Vengamanaidu Modepalli

Photosynthetic anemones do something that was thought to be limited to plants until now: they orient themselves towards the sun, following its daily movement across the sky. These are the first known “heliotropic” animals.

Vengamanaidu Modepalli at the Marine Biological Association in Plymouth, UK, noticed that the snakelocks anemones (Anemonia viridis) in an aquarium at his institute were all pointing their tentacles towards the sun streaming in through a nearby window. When Modepalli closed the shutter, the anemones’ tentacles promptly fell into a disordered tangle. They perked up again within minutes once the shutter was reopened.

Snakelocks anemones host symbiotic algae (Symbiodinium) in their tissues, much like coral do. These algae use photosynthesis to supply food to their animal partner.

To see if these anemones responded to the sun similarly in their natural habitat, Modepalli and his colleagues filmed them in intertidal rock pools over the course of a day and found that the anemones tracked the sun’s position with their tentacles.
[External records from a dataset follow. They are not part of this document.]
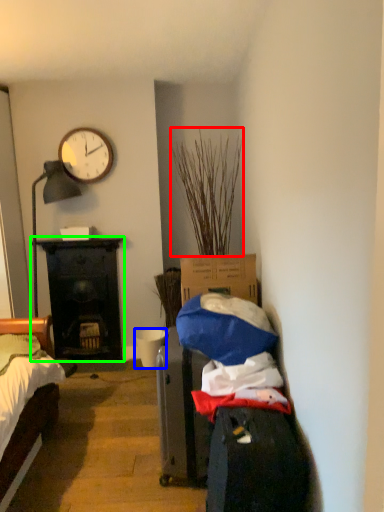 Question: Based on their relative distances, which object is farther from plant (highlighted by a red box)? Choose from bucket (highlighted by a blue box) and desk (highlighted by a green box).

Choices:
 (A) bucket
 (B) desk

Answer: (A) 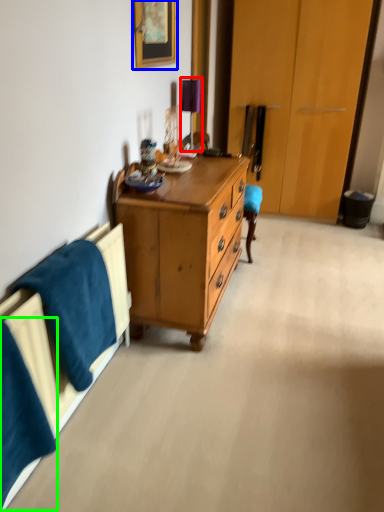 Question: Considering the real-world distances, which object is closest to table lamp (highlighted by a red box)? picture frame (highlighted by a blue box) or blanket (highlighted by a green box).

Choices:
 (A) picture frame
 (B) blanket

Answer: (A) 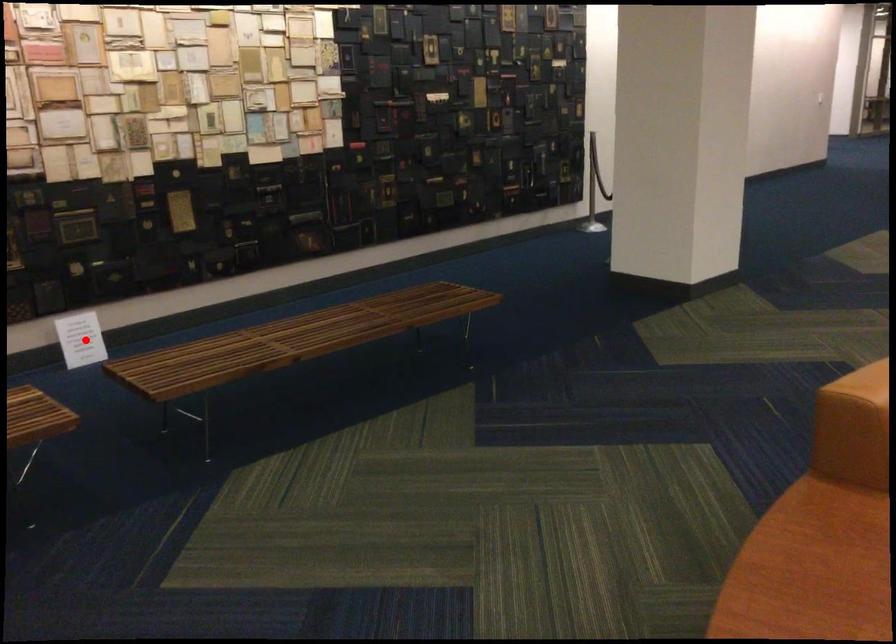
The animals also did the same thing with a slowly moving light source in a laboratory tank.

Further experiments subjecting the anemones to different colours of light revealed that, just like sun-tracking plants, the anemones’ movements are primarily influenced by blue light wavelengths, which are highly absorbed in photosynthesis. When the team bleached the anemones, removing their algal partners, the number of tentacles pointing towards blue light fell from about 61 per cent to nearly none at all.

“[The bleached anemone] didn’t show any behaviour, it was completely lost,” says Modepalli.
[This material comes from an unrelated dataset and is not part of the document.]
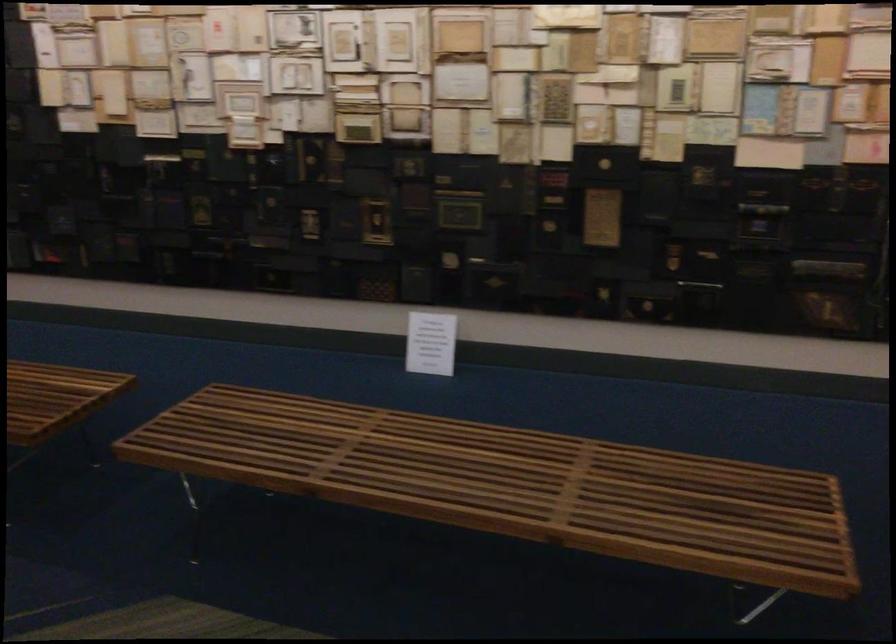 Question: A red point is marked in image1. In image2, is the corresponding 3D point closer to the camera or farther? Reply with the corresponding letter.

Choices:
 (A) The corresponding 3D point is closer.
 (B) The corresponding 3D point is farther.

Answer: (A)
The algae produce highly reactive oxygen-based chemicals during photosynthesis, and Modepalli thinks the build-up of these compounds in the anemones’ tissues could be one way sunlight is triggering the animals’ tentacles to move. But this idea needs to be tested.

Some other anemones, jellies and other animals were known to exhibit phototaxis, where they move their bodies closer to a source of light. But the snakelocks anemones are the first to show stationary sun-tracking behaviour. Modepalli thinks it may be a useful adaptation in the cramped rock pool habitat, where it is difficult to move to get more or less sun exposure for optimising photosynthesis. Lacking the ability to move, plants also evolved to do this.

“Both are doing photosynthesis and showing the same kind of behaviour,” says Modepalli. “It looks like if you expose these organisms to a similar environmental pressure, they [evolve] similar behaviours.”

Snakelocks anemones probably aren’t alone in this ability, says Claudia Pogoreutz at the University of Perpignan Via Domitia in France, who wasn’t involved in the research.

“I would expect that heliotropism is likely universal to the photosymbiotic lifestyle rather than the species of sea anemone targeted,” she says. Conducting similar experiments in other anemone species could potentially reveal more sun-tracking behaviour.